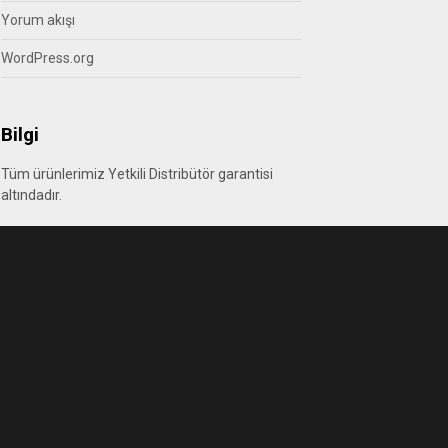
Yorum akışı
WordPress.org
Bilgi
Tüm ürünlerimiz Yetkili Distribütör garantisi
altındadır.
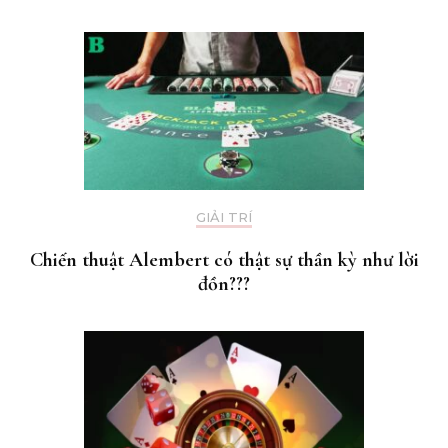
GIẢI TRÍ
Chiến thuật Alembert có thật sự thần kỳ như lời
đồn???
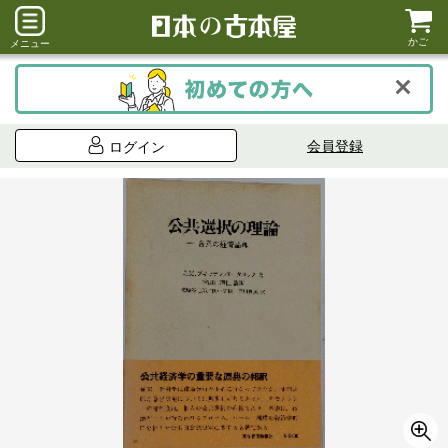
かご
メニュー
会員登録
ログイン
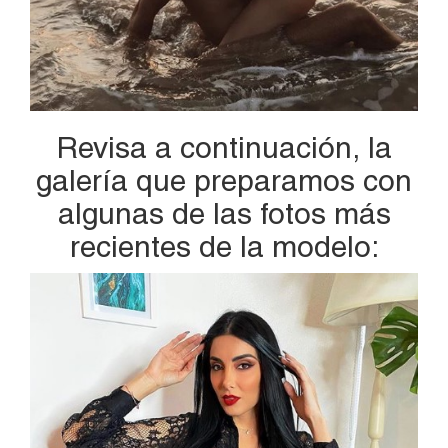
Revisa a continuación, la
galería que preparamos con
algunas de las fotos más
recientes de la modelo:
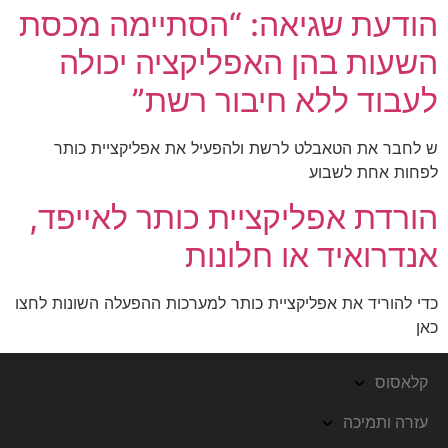
הודעת שגיאה: “הסתיימה מכסת
השעות בהן האפליקציה יכולה
לעבוד ללא חיבור רשת”
ש לחבר את הטאבלט לרשת ולהפעיל את אפליקציית כותר
לפחות אחת לשבוע
הורדת אפליקציית כותר לאייפד,
אנדרואיד או חלונות
כדי להוריד את אפליקציית כותר למערכות ההפעלה השונות לחצו
כאן
קלאסוס
עזרה ותמיכה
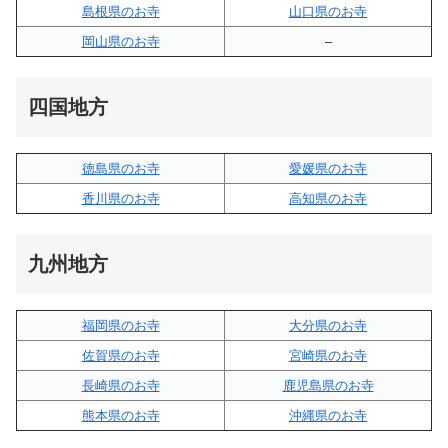
島根県のお寺
山口県のお寺
岡山県のお寺
–
四国地方
徳島県のお寺
愛媛県のお寺
香川県のお寺
高知県のお寺
九州地方
福岡県のお寺
大分県のお寺
佐賀県のお寺
宮崎県のお寺
長崎県のお寺
鹿児島県のお寺
熊本県のお寺
沖縄県のお寺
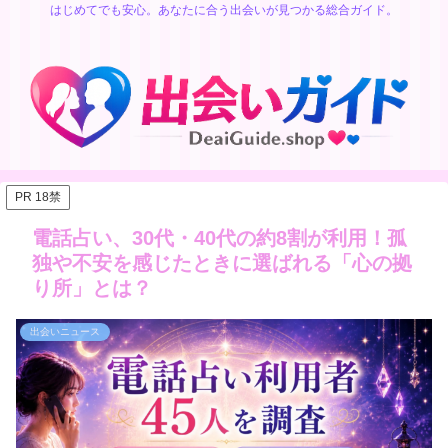
はじめてでも安心。あなたに合う出会いが見つかる総合ガイド。
PR 18禁
電話占い、30代・40代の約8割が利用！孤
独や不安を感じたときに選ばれる「心の拠
り所」とは？
出会いニュース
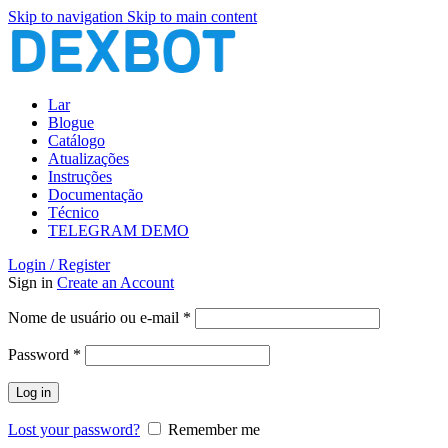
Skip to navigation
Skip to main content
Lar
Blogue
Catálogo
Atualizações
Instruções
Documentação
Técnico
TELEGRAM DEMO
Login / Register
Sign in
Create an Account
Obrigatório
Nome de usuário ou e-mail
*
Obrigatório
Password
*
Log in
Lost your password?
Remember me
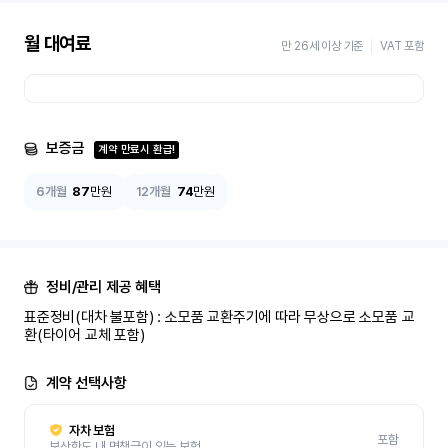
월 대여료
만 26세 이상 기준
VAT 포함
보증금
계약 만료시 환급!
6개월
87
만원
12개월
74
만원
정비/관리 제공 혜택
표준정비(대차 불포함) : 소모품 교환주기에 따라 무상으로 소모품 교
환(타이어 교체 포함)
계약 선택사항
자차 보험
포함
보상한도 내 면책금이 있는 보험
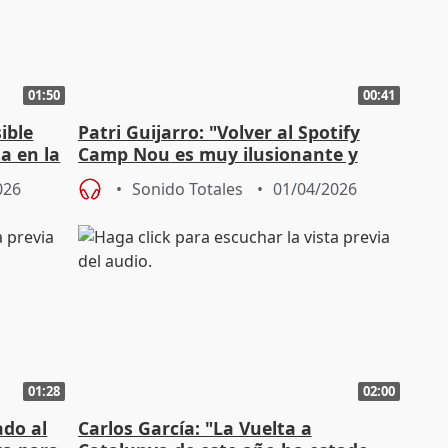
01:50
00:41
ible
Patri Guijarro: "Volver al Spotify
a en la
Camp Nou es muy ilusionante y
queremos la victoria"
026
Sonido Totales
01/04/2026
01:28
02:00
ado al
Carlos García: "La Vuelta a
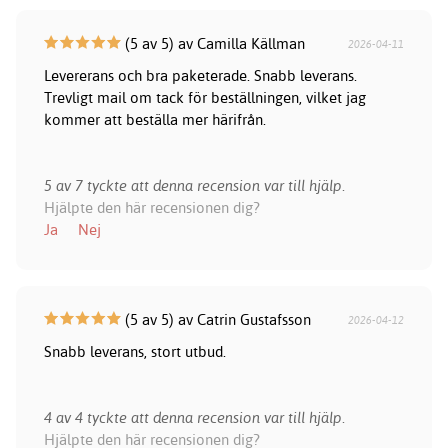
(5 av 5) av Camilla Källman
2026-04-11
Levererans och bra paketerade. Snabb leverans.
Trevligt mail om tack för beställningen, vilket jag
kommer att beställa mer härifrån.
5 av 7 tyckte att denna recension var till hjälp.
Hjälpte den här recensionen dig?
Ja
Nej
(5 av 5) av Catrin Gustafsson
2026-04-12
Snabb leverans, stort utbud.
4 av 4 tyckte att denna recension var till hjälp.
Hjälpte den här recensionen dig?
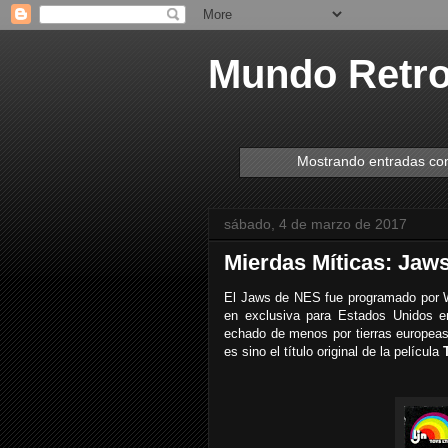
Mundo Retr
Mostrando entradas con
sábado, 4 de marzo de 2017
Mierdas Míticas: Jaw
El Jaws de NES fue programado por We
en exclusiva para Estados Unidos 
echado de menos por tierras europeas 
es sino el título original de la película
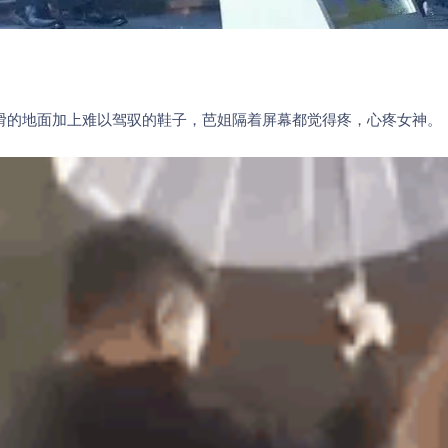
滑的地面加上难以驾驭的鞋子，
芭姐隔着屏幕都觉得疼，心疼女神。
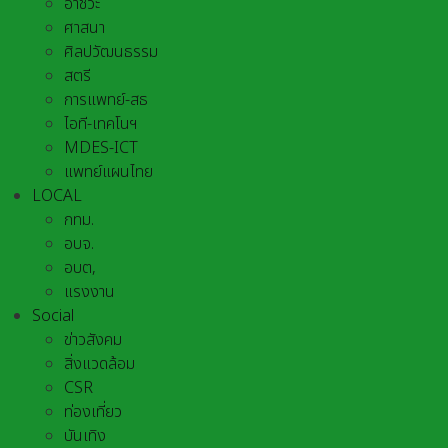
อาชีวะ
ศาสนา
ศิลปวัฒนธรรม
สตรี
การแพทย์-สธ
ไอที-เทคโนฯ
MDES-ICT
แพทย์แผนไทย
LOCAL
กทม.
อบจ.
อบต,
แรงงาน
Social
ข่าวสังคม
สิ่งแวดล้อม
CSR
ท่องเที่ยว
บันเทิง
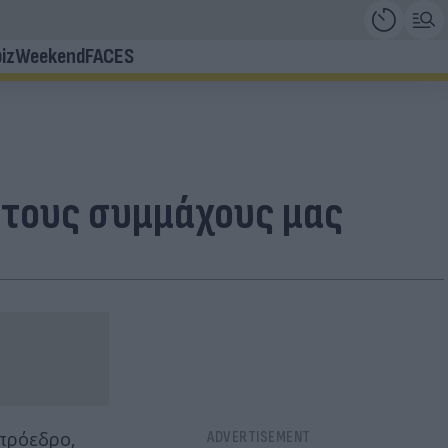
iz
Weekend
FACES
στους συμμάχους μας
πρόεδρο,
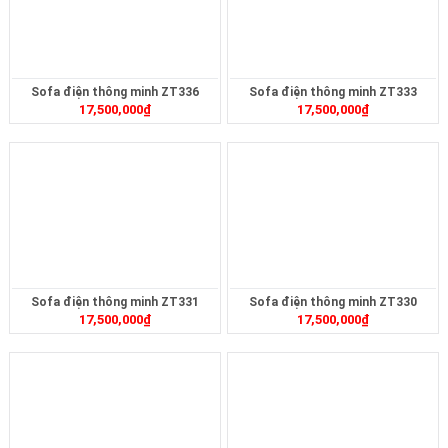
Sofa điện thông minh ZT336
Sofa điện thông minh ZT333
17,500,000
₫
17,500,000
₫
Sofa điện thông minh ZT331
Sofa điện thông minh ZT330
17,500,000
₫
17,500,000
₫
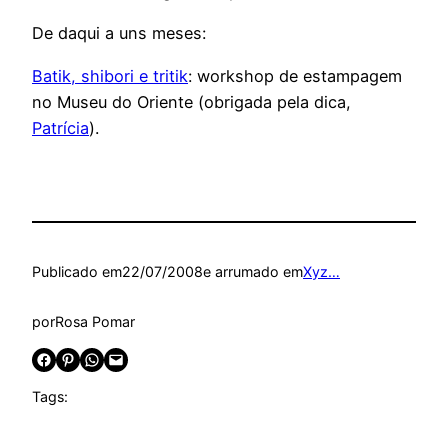
De daqui a uns meses:
Batik, shibori e tritik
: workshop de estampagem
no Museu do Oriente (obrigada pela dica,
Patrícia
).
Publicado em
22/07/2008
e arrumado em
Xyz…
por
Rosa Pomar
Share on Facebook
Share on Pinterest
Share on WhatsApp
Email this Page
Tags:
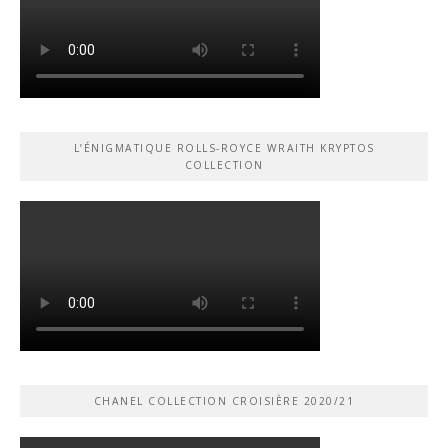
L’ÉNIGMATIQUE ROLLS-ROYCE WRAITH KRYPTOS
COLLECTION
CHANEL COLLECTION CROISIÈRE 2020/21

TO DO – Only the pictures are to be left out; print everything else in the listing exactly.

FINISHED EXERCISE –
Yorum akışı
WordPress.org
Bilgi
Tüm ürünlerimiz Yetkili Distribütör garantisi
altındadır.
GIẢI TRÍ
Chiến thuật Alembert có thật sự thần kỳ như lời
đồn???
かご
メニュー
会員登録
ログイン
Revisa a continuación, la
galería que preparamos con
algunas de las fotos más
recientes de la modelo:
הודעת שגיאה: “הסתיימה מכסת
השעות בהן האפליקציה יכולה
לעבוד ללא חיבור רשת”
ש לחבר את הטאבלט לרשת ולהפעיל את אפליקציית כותר
לפחות אחת לשבוע
הורדת אפליקציית כותר לאייפד,
אנדרואיד או חלונות
כדי להוריד את אפליקציית כותר למערכות ההפעלה השונות לחצו
כאן
קלאסוס
עזרה ותמיכה
島根県のお寺
山口県のお寺
岡山県のお寺
–
四国地方
徳島県のお寺
愛媛県のお寺
香川県のお寺
高知県のお寺
九州地方
福岡県のお寺
大分県のお寺
佐賀県のお寺
宮崎県のお寺
長崎県のお寺
鹿児島県のお寺
熊本県のお寺
沖縄県のお寺
はじめてでも安心。あなたに合う出会いが見つかる総合ガイド。
PR 18禁
電話占い、30代・40代の約8割が利用！孤
独や不安を感じたときに選ばれる「心の拠
り所」とは？
出会いニュース
Skip to navigation
Skip to main content
Lar
Blogue
Catálogo
Atualizações
Instruções
Documentação
Técnico
TELEGRAM DEMO
Login / Register
Sign in
Create an Account
Obrigatório
Nome de usuário ou e-mail
*
Obrigatório
Password
*
Log in
Lost your password?
Remember me
월 대여료
만 26세 이상 기준
VAT 포함
보증금
계약 만료시 환급!
6개월
87
만원
12개월
74
만원
정비/관리 제공 혜택
표준정비(대차 불포함) : 소모품 교환주기에 따라 무상으로 소모품 교
환(타이어 교체 포함)
계약 선택사항
자차 보험
포함
보상한도 내 면책금이 있는 보험
01:50
00:41
ible
Patri Guijarro: "Volver al Spotify
a en la
Camp Nou es muy ilusionante y
queremos la victoria"
026
Sonido Totales
01/04/2026
01:28
02:00
ado al
Carlos García: "La Vuelta a
(5 av 5) av Camilla Källman
2026-04-11
Levererans och bra paketerade. Snabb leverans.
Trevligt mail om tack för beställningen, vilket jag
kommer att beställa mer härifrån.
5 av 7 tyckte att denna recension var till hjälp.
Hjälpte den här recensionen dig?
Ja
Nej
(5 av 5) av Catrin Gustafsson
2026-04-12
Snabb leverans, stort utbud.
4 av 4 tyckte att denna recension var till hjälp.
Hjälpte den här recensionen dig?
Mundo Retr
Mostrando entradas con
sábado, 4 de marzo de 2017
Mierdas Míticas: Jaw
El Jaws de NES fue programado por We
en exclusiva para Estados Unidos 
echado de menos por tierras europeas 
es sino el título original de la película
滑的地面加上难以驾驭的鞋子，
芭姐隔着屏幕都觉得疼，心疼女神。
อาชีวะ
ศาสนา
ศิลปวัฒนธรรม
สตรี
การแพทย์-สธ
ไอที-เทคโนฯ
MDES-ICT
แพทย์แผนไทย
LOCAL
กทม.
อบจ.
อบต,
แรงงาน
Social
ข่าวสังคม
สิ่งแวดล้อม
CSR
ท่องเที่ยว
บันเทิง
iz
Weekend
FACES
στους συμμάχους μας
πρόεδρο,
Sofa điện thông minh ZT336
Sofa điện thông minh ZT333
17,500,000
₫
17,500,000
₫
Sofa điện thông minh ZT331
Sofa điện thông minh ZT330
17,500,000
₫
17,500,000
₫
De daqui a uns meses:
Batik, shibori e tritik
: workshop de estampagem
no Museu do Oriente (obrigada pela dica,
Patrícia
).
Publicado em
22/07/2008
e arrumado em
Xyz…
por
Rosa Pomar
Share on Facebook
Share on Pinterest
Share on WhatsApp
Email this Page
Tags:
L’ÉNIGMATIQUE ROLLS-ROYCE WRAITH KRYPTOS
COLLECTION
CHANEL COLLECTION CROISIÈRE 2020/21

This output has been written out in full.